I think we have moved on a good way in this debate. Over the past few days, the phrase we have heard most often on this subject has been about not wanting to return to a two-tier system, but increasingly there is a recognition that there are two tiers now, with 40% of youngsters being left behind. One could even argue that there is a third tier, with the young people who are put on to other qualifications that are of so little value to them in later life. Even in the purer sense, within a single-subject GCSE there are the two tiers of the foundation level and the higher level. Although this has been talked about much today, it is in many ways the best kept secret in education. I keep finding, when I talk to the parents of 14 and 15-year-old pupils, that they are not aware of that distinction. In many ways O-levels and CSEs never went away—they were just rebranded, but into one thing.
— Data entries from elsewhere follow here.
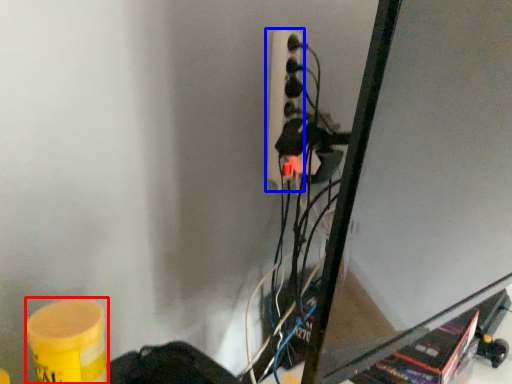 Question: Which of the following is the farthest to the observer, barrel (highlighted by a red box) or power plugs and sockets (highlighted by a blue box)?

Choices:
 (A) barrel
 (B) power plugs and sockets

Answer: (B) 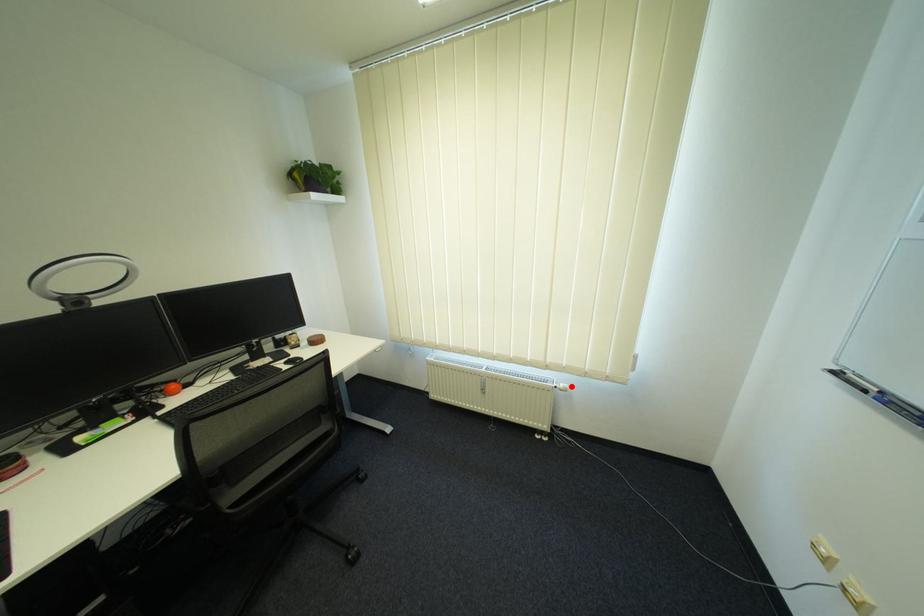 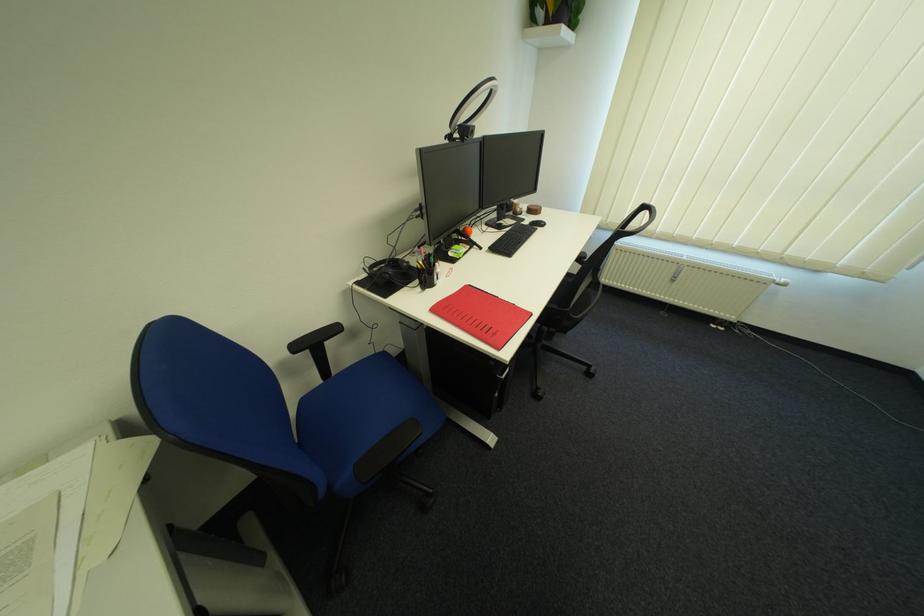 Question: I am providing you with two images of the same scene from different viewpoints. Image1 has a red point marked. In image2, the corresponding 3D location appears at what relative position? Reply with the corresponding letter.

Choices:
 (A) Closer
 (B) Farther

Answer: (A) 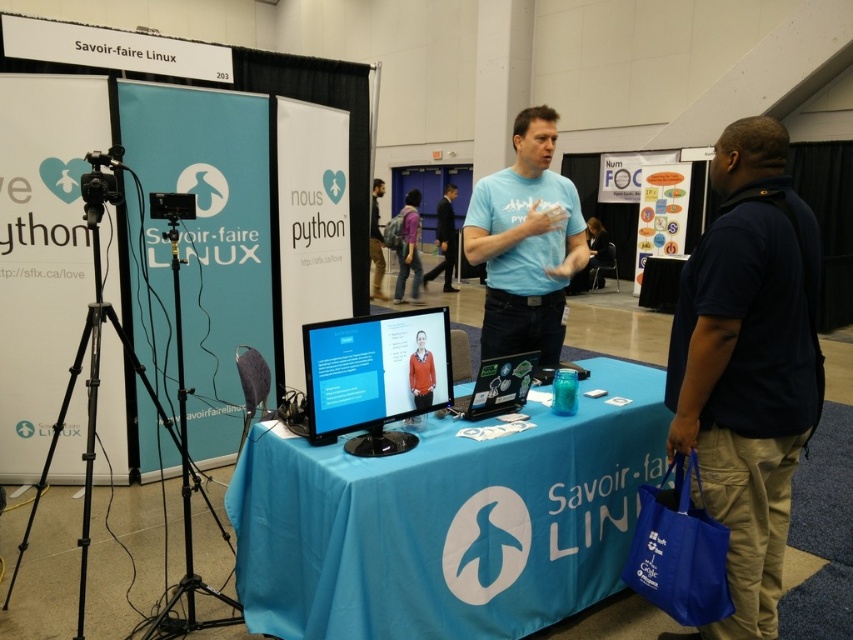 Question: Does light blue t-shirt at center have a greater width compared to orange sweater at center?

Choices:
 (A) yes
 (B) no

Answer: (A)

Question: Estimate the real-world distances between objects in this image. Which object is closer to the dark blue suit at center?

Choices:
 (A) blue t-shirt at center
 (B) purple fabric backpack at center
 (C) matte black laptop at center

Answer: (B)

Question: Is light blue t-shirt at center positioned in front of dark blue suit at center?

Choices:
 (A) yes
 (B) no

Answer: (A)

Question: Among these points, which one is farthest from the camera?

Choices:
 (A) (421, 339)
 (B) (538, 227)
 (C) (437, 209)
 (D) (409, 228)

Answer: (C)

Question: Is blue fabric table at center above light blue shirt at center?

Choices:
 (A) no
 (B) yes

Answer: (A)

Question: Which object is positioned farthest from the matte black monitor at center?

Choices:
 (A) blue fabric table at center
 (B) dark blue suit at center
 (C) matte black laptop at center
 (D) orange sweater at center

Answer: (B) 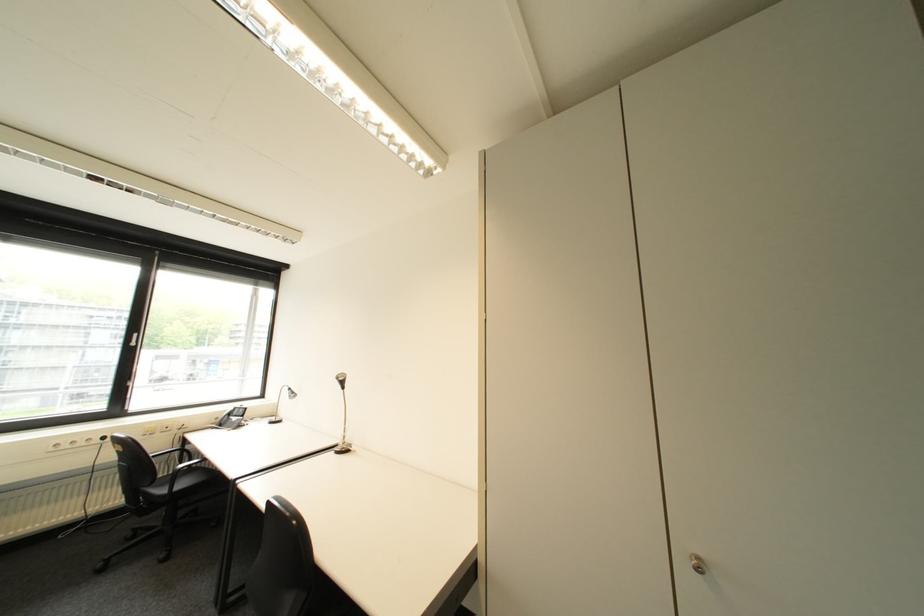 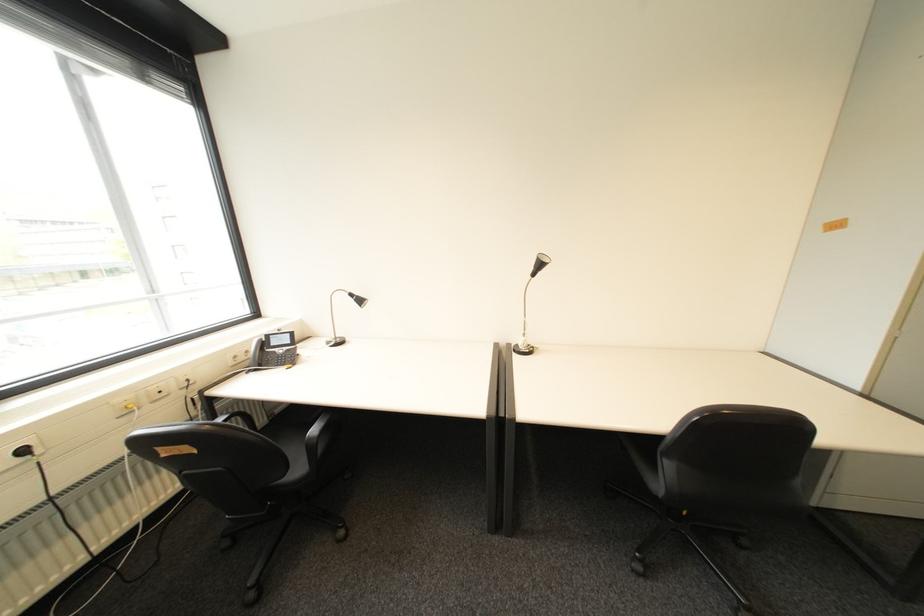 Find the pixel in the second image that matches (114,439) in the first image.

(34, 452) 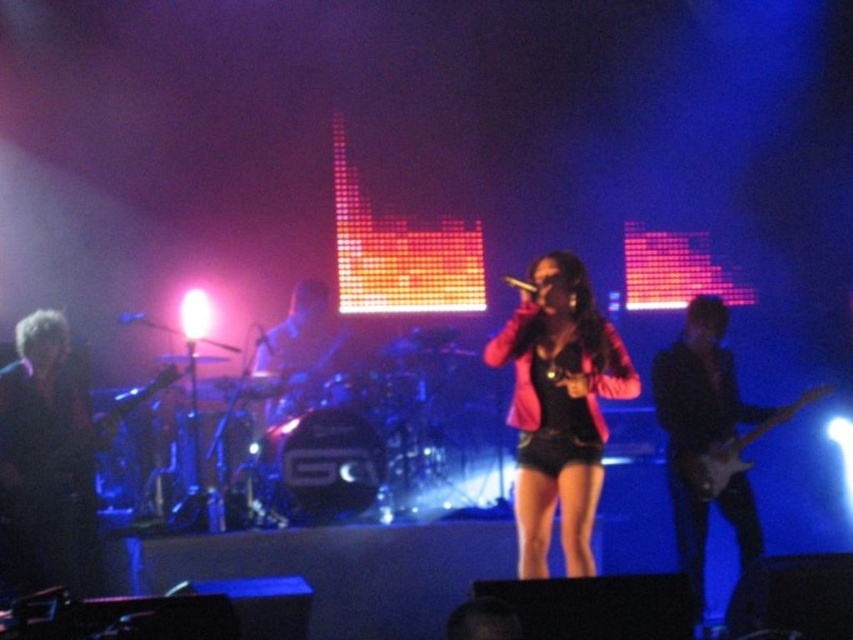 Question: Can you confirm if pink matte jacket at center is positioned below glossy electric guitar at right?

Choices:
 (A) no
 (B) yes

Answer: (A)

Question: Which of the following is the closest to the observer?

Choices:
 (A) 270,342
 (B) 517,280
 (C) 732,452
 (D) 45,465

Answer: (B)

Question: Which point is farther to the camera?

Choices:
 (A) black matte microphone at left
 (B) metallic silver microphone at center
 (C) glossy electric guitar at right
 (D) blue glossy microphone at center

Answer: (B)

Question: Does black matte microphone at center appear under metallic silver microphone at center?

Choices:
 (A) no
 (B) yes

Answer: (A)

Question: Which of the following is the farthest from the observer?

Choices:
 (A) pos(15,358)
 (B) pos(535,292)
 (C) pos(271,353)
 (D) pos(50,476)

Answer: (C)

Question: Is glossy electric guitar at right above black matte microphone at left?

Choices:
 (A) no
 (B) yes

Answer: (A) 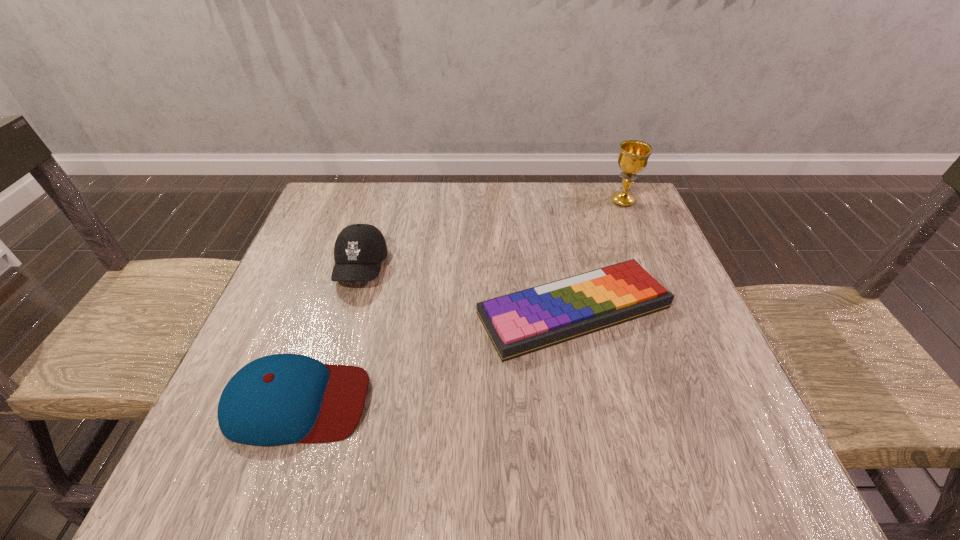 This screenshot has width=960, height=540. In order to click on chalice in this screenshot , I will do `click(633, 156)`.

Locate an element on the screen. The image size is (960, 540). the tallest object is located at coordinates (633, 156).

This screenshot has width=960, height=540. I want to click on the taller baseball cap, so click(x=359, y=250).

Locate an element on the screen. The height and width of the screenshot is (540, 960). the second tallest object is located at coordinates (359, 250).

You are a GUI agent. You are given a task and a screenshot of the screen. Output one action in this format:
    pyautogui.click(x=<x>, y=<y>)
    Task: Click on the nearer baseball cap
    This screenshot has height=540, width=960.
    Given the screenshot: What is the action you would take?
    pyautogui.click(x=279, y=399)

You are a GUI agent. You are given a task and a screenshot of the screen. Output one action in this format:
    pyautogui.click(x=<x>, y=<y>)
    Task: Click on the shorter baseball cap
    
    Given the screenshot: What is the action you would take?
    [279, 399]

In order to click on the shortest object in this screenshot , I will do click(520, 323).

Image resolution: width=960 pixels, height=540 pixels. In order to click on free space located 0.370m on the left of the farthest object in this screenshot , I will do `click(476, 201)`.

The image size is (960, 540). In order to click on free space located 0.300m on the front-facing side of the farther baseball cap in this screenshot , I will do [315, 423].

Locate an element on the screen. The width and height of the screenshot is (960, 540). free location located 0.100m with the bill of the third tallest object facing forward is located at coordinates (424, 402). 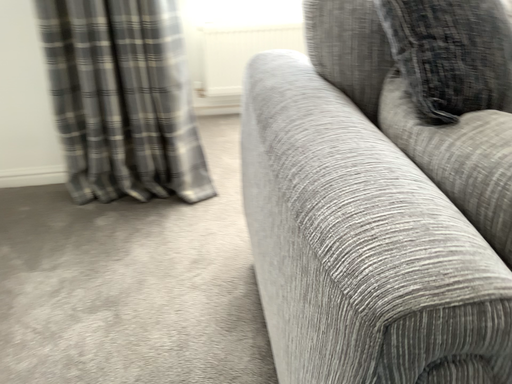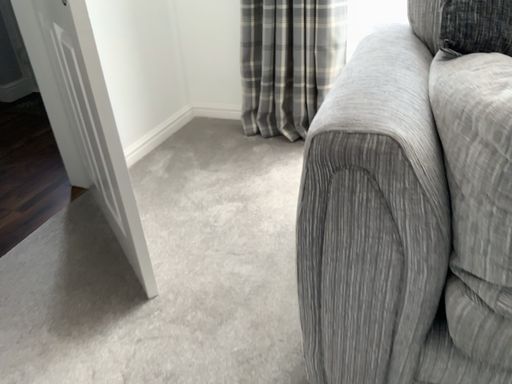 Question: How did the camera likely rotate when shooting the video?

Choices:
 (A) rotated right
 (B) rotated left

Answer: (B) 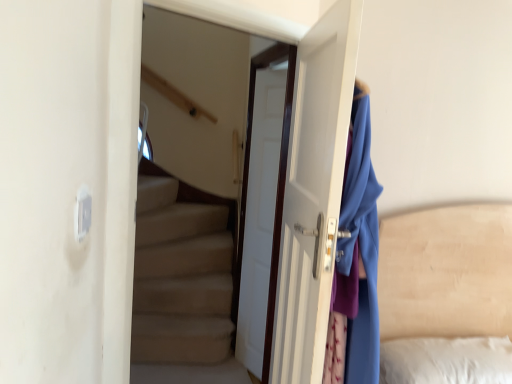 Question: Is white glossy door at center, which is counted as the 1th door, starting from the back, in front of or behind white glossy door at center, placed as the first door when sorted from front to back, in the image?

Choices:
 (A) behind
 (B) front

Answer: (A)

Question: In terms of height, does white glossy door at center, which is counted as the 1th door, starting from the back, look taller or shorter compared to white glossy door at center, placed as the first door when sorted from front to back?

Choices:
 (A) short
 (B) tall

Answer: (B)

Question: Considering the relative positions of white glossy door at center, acting as the second door starting from the front, and white glossy door at center, placed as the first door when sorted from front to back, in the image provided, is white glossy door at center, acting as the second door starting from the front, to the left or to the right of white glossy door at center, placed as the first door when sorted from front to back,?

Choices:
 (A) left
 (B) right

Answer: (A)

Question: Looking at their shapes, would you say white glossy door at center, placed as the first door when sorted from front to back, is wider or thinner than white glossy door at center, which is counted as the 1th door, starting from the back?

Choices:
 (A) wide
 (B) thin

Answer: (A)

Question: Considering their positions, is white glossy door at center, the second door positioned from the back, located in front of or behind white glossy door at center, which is counted as the 1th door, starting from the back?

Choices:
 (A) front
 (B) behind

Answer: (A)

Question: From the image's perspective, is white glossy door at center, placed as the first door when sorted from front to back, above or below white glossy door at center, which is counted as the 1th door, starting from the back?

Choices:
 (A) above
 (B) below

Answer: (B)

Question: Does point (285, 362) appear closer or farther from the camera than point (245, 180)?

Choices:
 (A) farther
 (B) closer

Answer: (B) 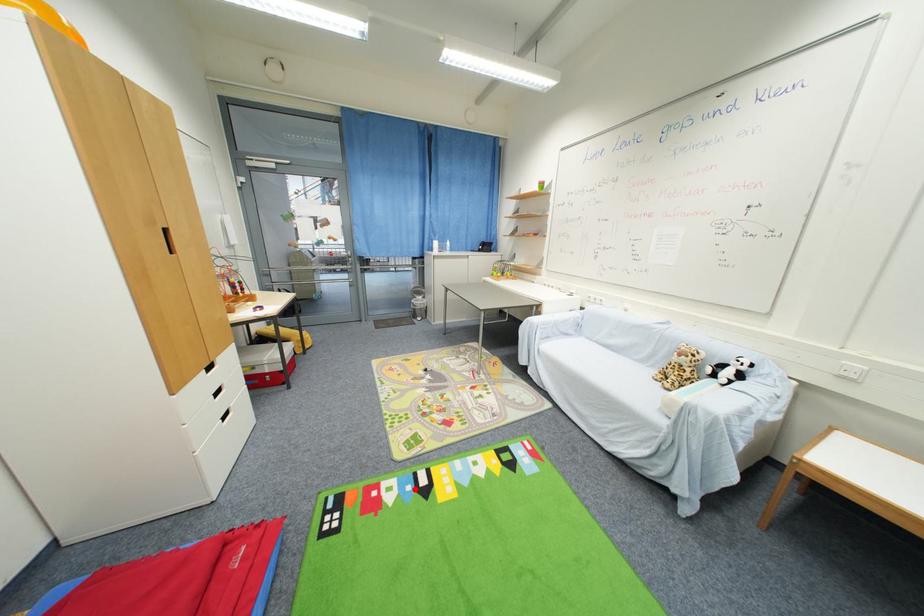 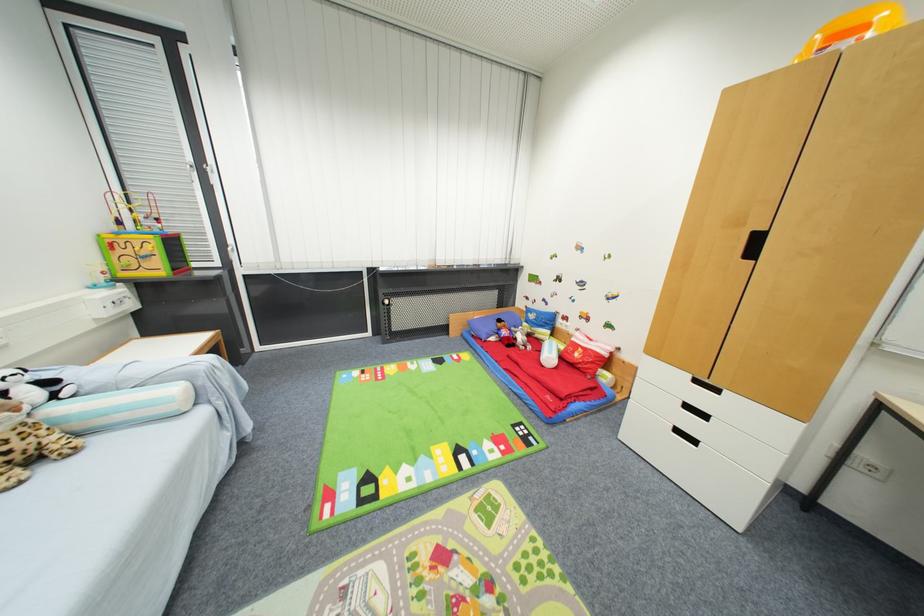 Locate, in the second image, the point that corresponds to the highlighted location in the first image.

(479, 455) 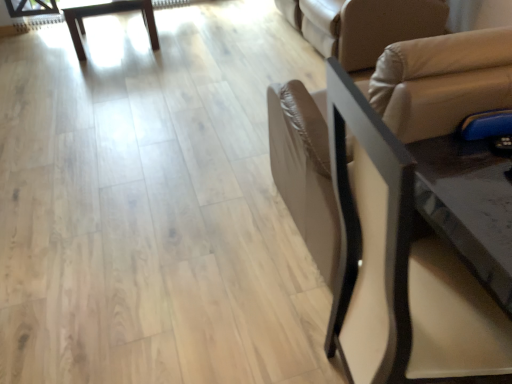 What are the coordinates of `vacant space underneath wooden table at upper left (from a real-world perspective)` in the screenshot? It's located at (114, 44). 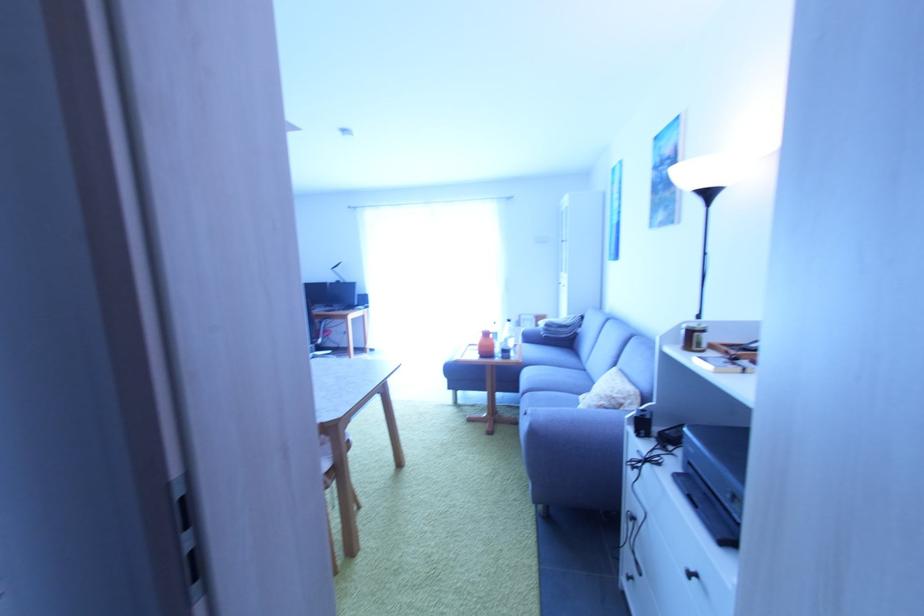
Let us take the example of GCSE maths. If someone is entered for GCSE maths at foundation level, that decision will be taken when they are in year 10 and the highest grade they can then achieve is a grade C. That sounds very much like getting a CSE grade 1 in the 1980s. And it is not just maths. Other subjects that are tiered include biology, physics, chemistry, general science, classical civilisation, Latin, English literature, English language, geography and modern foreign languages— almost every one of the core academic subjects that most of us did at school, with the single exception of history.
Will the hon. Gentleman explain how having O-levels and CSEs would make that two-tier system better?
I have a great deal of respect for the hon. Lady, who is an erstwhile colleague of ours on the Select Committee, but I am not proposing a return to anything from the past. What we must do is build an exam and qualification system that is fit for the future and reflects the new reality in which the participation age is 18, not 16. We must make sure that all young people can reach their potential at 15 to 16 and that if they have not done so by that point, particularly in key subjects such as English and maths, they go on to do so at 16 to 18 and beyond.